Office: | Member of the Virginia Senate |
Term Start: | 1869 |
Term End: | 1871 |
Birth Date: | 1819 |
Party: | Republican |
William P. Moseley (1819 – August 17, 1890) was a successful businessman and Virginia state legislator during the Reconstruction era. He served in the Virginia Senate from 1869 to 1871.
Moseley was born enslaved in Virginia in 1819 (possibly 1820)[1] and he worked as a servant and on a freight boat.[2] He became a free man by 1857, before that start of the American Civil War, when he married Martha Catherine Turpin the freed daughter of a neighbouring planter Edwin Turpin and his enslaved partner Mary James.[3] Marys brother Henry Turpin served in the Virginia House of Delegates from 1871 to 1873.[4]
He went on to educated himself and became reportedly "well educated". After the war they lived in Richmond, Virginia, and he began to acquire land in both Goochland and Fluvanna counties. Together they had many children with at least seven sons and six daughters by 1880.In the 1870 census he was listed as owning $250 of real-estate as well as $194 of other personal property. Later he went on to purchase the plantation home of his former master as well as five hundred acres of land.
He was a successful man with the Bureau of Refugees, Freedmen, and Abandoned Lands placing him, in March 1867, top of a list of the counties most influential African Americans.
In 1865 he was a delegate at the Virginia black convention and then, after receiving around 75% of the votes to do so, represented Goochland County at the Virginia Constitutional Convention from December 3, 1867, until April 17, 1868. At the convention he was appointed initially to the Committee on the Elective Franchise and Qualifications for Office and later assigned to the Committee on Military Affairs.

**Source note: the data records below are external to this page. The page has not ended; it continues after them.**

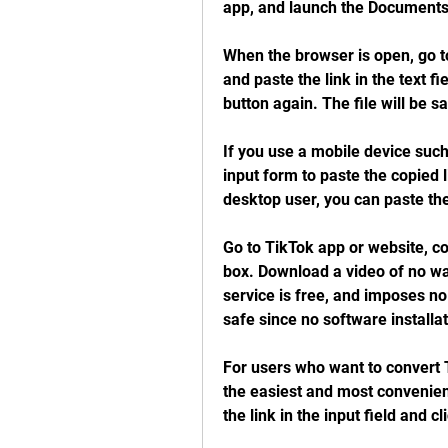
app, and launch the Documents
When the browser is open, go t
and paste the link in the text f
button again. The file will be s
If you use a mobile device such
input form to paste the copied 
desktop user, you can paste the
Go to TikTok app or website, co
box. Download a video of no wa
service is free, and imposes no
safe since no software installat
For users who want to convert 
the easiest and most convenien
the link in the input field and c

After the ratification of the new constitution he easily won against the other white Conservative candidate to represent Fluvanna, Goochland and Powhatan counties in the new Senate. Moseley was elected to the Virginia Senate serving from 1869 to 1871. He was appointed to the Committee on Banks serving in the lowest rank seat. He voted to ratify the Fifteenth Amendment to the United States Constitution and also on the controversial act Funding Act of 1871.
After serving just the one term he did not run for the next term but did remain active in politics and made an attempt to gain the nomination for the Goochland County seat in the Virginia House of Delegates but lost out to Henry Turpin his brother-in-law. He made another run for the state senate in 1873 running as an independent Republican after failing to get the Republican nomination,[5] however he withdrew to avoid splitting the Republican ticket.
The Republicans of Goochland county endorsed him to run for the seventh congressional district of Virginia and he accepted.[6] At that time he was described as being "a colored man of respectable and reputable character" as well as being "a fair and just man".[7] There was conflict within the Republican party and Moseley was asked to withdraw from the race in the interest of party harmony.To this end a resolution was unanimously adopted and published formally asking for his withdrawal.[8] He failed to get the nomination for Congress as a Republican as he lost out to the Readjuster Party candidate John Paul who won and served from 1881 to 1883.[9]
Moseley died August 17, 1890, at home in Goochland County after a long illness, his wife Martha had died earlier the same year on January 24, 1890.[10] He was survived by three of their sons and six of their daughters.
Sometimes his name was written as William P. Mosely such as in the Virginia Senate Joint Resolution No. 89 and some newspaper articles.